Theresa May, los británicos y con ellos los comunitarios afrontamos con frecuencia semanas cruciales para el futuro. Desde que David Cameron y compañía perpetraron el disparate del referéndum para la salida de Londres de la Unión, los momentos críticos se han encadenado y el futuro se ha tornado más oscuro con cada paso que se ha dado o que se ha hecho a medias. Tras dos fracasos en los Comunes, May ha forzado una tercera votación con la esperanza de que no se sabe si el hastío, las presiones o un súbito ataque de responsabilidad logre trocar la voluntad de unos cuantos diputados para dar la vuelta a una tozuda aritmética opuesta al acuerdo con Bruselas.
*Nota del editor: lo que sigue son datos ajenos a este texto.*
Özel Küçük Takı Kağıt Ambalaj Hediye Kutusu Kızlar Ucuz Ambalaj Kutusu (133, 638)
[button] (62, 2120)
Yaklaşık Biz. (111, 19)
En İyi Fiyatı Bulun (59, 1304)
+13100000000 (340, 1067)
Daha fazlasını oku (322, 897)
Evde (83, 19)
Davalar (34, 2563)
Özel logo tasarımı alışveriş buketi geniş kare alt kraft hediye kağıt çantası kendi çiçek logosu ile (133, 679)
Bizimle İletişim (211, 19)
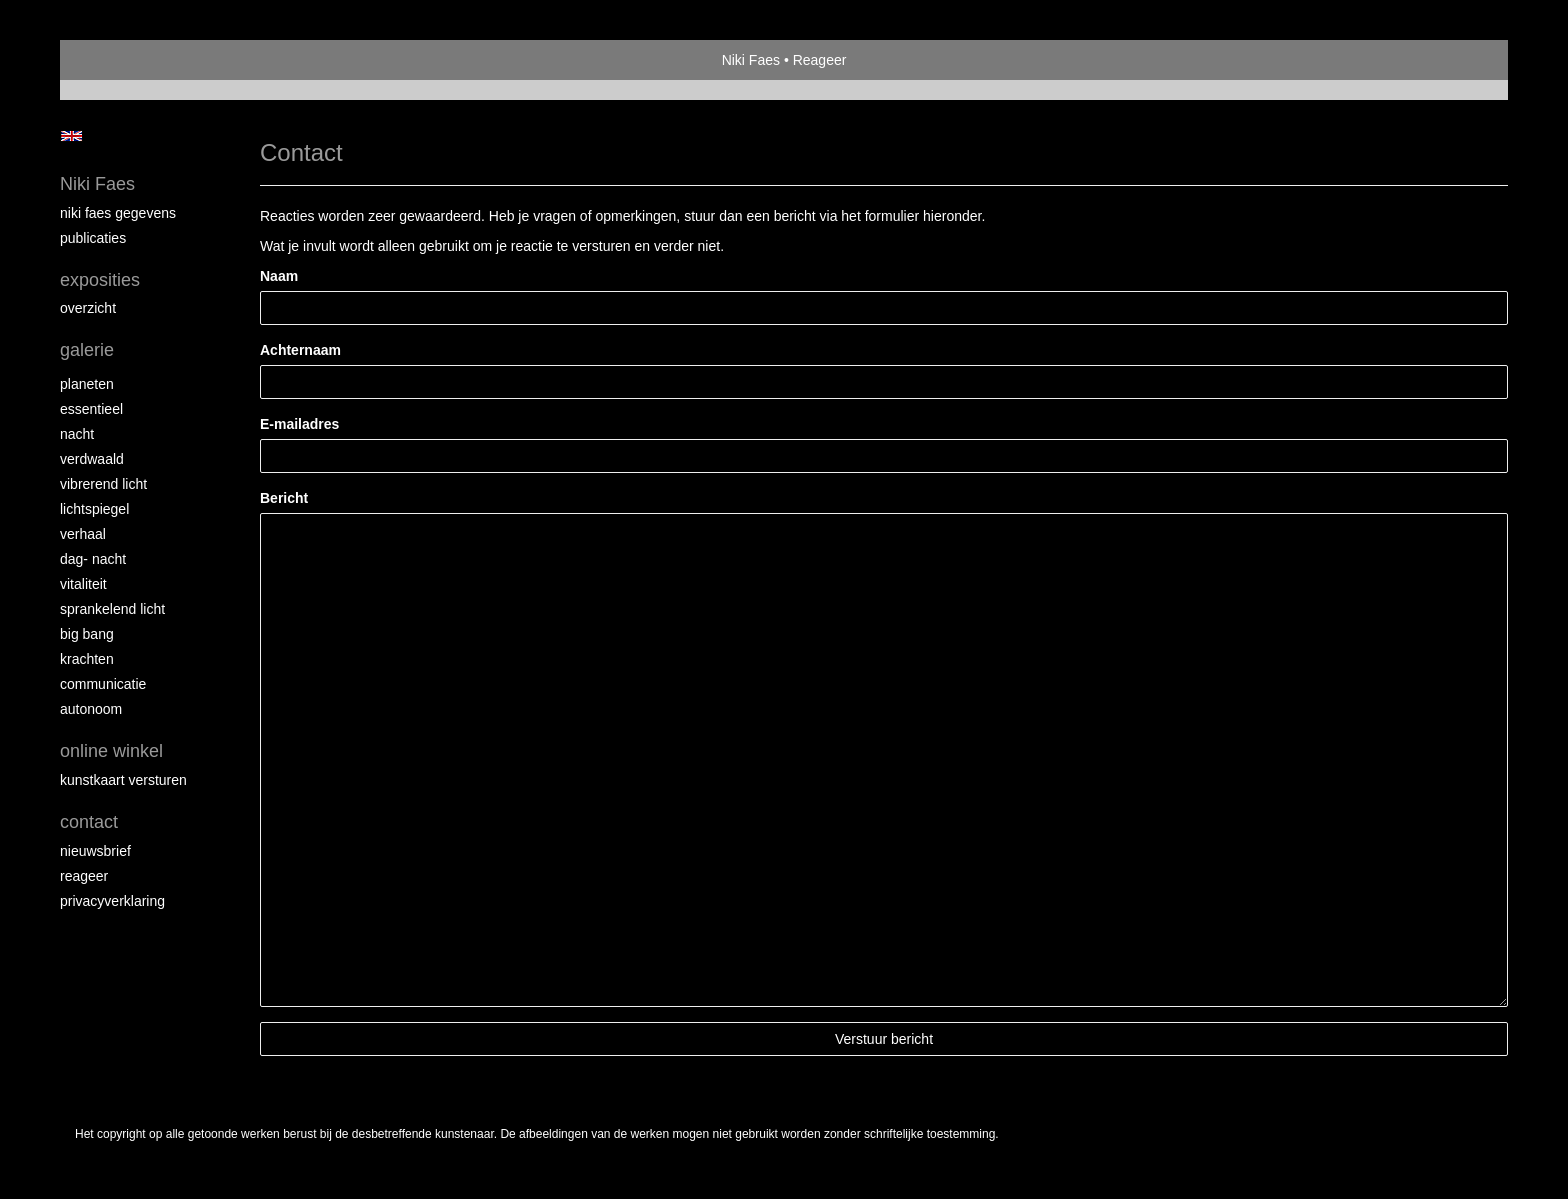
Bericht (284, 498)
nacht (77, 434)
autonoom (91, 709)
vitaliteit (83, 584)
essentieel (91, 409)
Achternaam (300, 350)
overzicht (88, 308)
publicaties (93, 238)
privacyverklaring (112, 901)
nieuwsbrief (95, 851)
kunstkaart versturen (123, 780)
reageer (84, 876)
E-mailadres (299, 424)
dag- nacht (93, 559)
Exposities (100, 280)
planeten (87, 384)
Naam (279, 276)
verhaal (83, 534)
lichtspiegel (94, 509)
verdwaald (92, 459)
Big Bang (87, 634)
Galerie (87, 350)
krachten (87, 659)
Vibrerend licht (103, 484)
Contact (89, 822)
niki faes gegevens (118, 213)
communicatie (103, 684)
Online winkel (111, 751)
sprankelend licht (112, 609)
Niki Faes (751, 60)
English (71, 136)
Pero lo cierto es que no hay razones de peso, más allá de las oraciones particulares de la primera ministra, para creer en que se pueda dar la vuelta a una voluntad del Parlamento tan contundentemente manifestada. Más allá del que era un previsible nuevo fiasco, queda la incertidumbre de desconocer qué pasará con un proceso que puede marcar el futuro de Reino Unido y de Europa y no para bien.

Una prórroga larga del Brexit parecía la única opción factible, la menos mala, siempre que Bruselas la aceptase, porque las otras alternativas son considerablemente más gravosas. Con todo, cuesta creer en el horizonte de un Brexit sin alguna clase de entendimiento. Parece que en esas estamos.